Старик Пастернак был доставлен, и в этот день нервы его устояли. Он вполне спокойно миновал газовую камеру по пути к воссоединению с Курослепом.
— Мы на сегодня вполне могли бы и пошабашить, — сказал доктор Бимиш. — Скоро, как возбуждение уляжется, у нас опять запарка начнется.
Увы, политики, похоже, вознамерились не дать возбуждению улечься. Все обычные для телевидения передачи перебивались и сворачивались, уступая место Маунтджою. На экране появлялись уцелевшие, и среди них Плакса, который подробно поведал, как долгая практика грабителя-форточника помогла ему спастись. Мистер Потный, заметил он уважительно, пропал с концами: руины обследовали механизмом. Сексуальный маньяк со сломанными ногами давал интервью на больничной койке. Было объявлено, что министр благоденствия выступит вечером со специальным обращением по поводу несчастья.
Майлз, то и дело впадая в дрему, просидел у телевизора в общежитии, а когда наступили сумерки, поднялся; по-прежнему спокойный и свободный, он оказался настолько эмоционально очищенным, что смог еще раз проделать путь до больницы и наведать Клару.
Клара провела день перед зеркалом с набором грима. Новое вещество ее лица доказало правоту всех обещаний хирурга. Краску оно воспринимало в совершенстве.
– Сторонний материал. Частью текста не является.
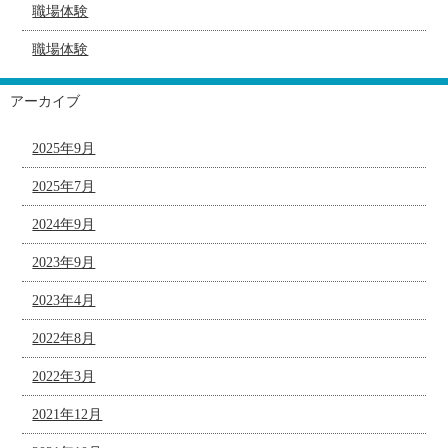
職場体験
職場体験
アーカイブ
2025年9月
2025年7月
2024年9月
2023年9月
2023年4月
2022年8月
2022年3月
2021年12月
Клара наложила себе целую маску, как будто под сценическое освещение: ровный слой кремовых белил с неожиданными всполохами ярко-красного на скулах; громадные, резко обозначенные кроваво-красные губы, черным подведенные до висков брови; по-кошачьи загнутые вверх; глаза, сплошь окруженные ультрамарином и тронутые малиново-красным по уголкам.
— Ты первый, кто видит меня, — произнесла она. — Я наполовину опасалась, что ты не придешь. Вчера тебя будто рассердило что-то.
— Захотелось телевизор посмотреть, — сказал Майлз. — В общежитии кто что говорит.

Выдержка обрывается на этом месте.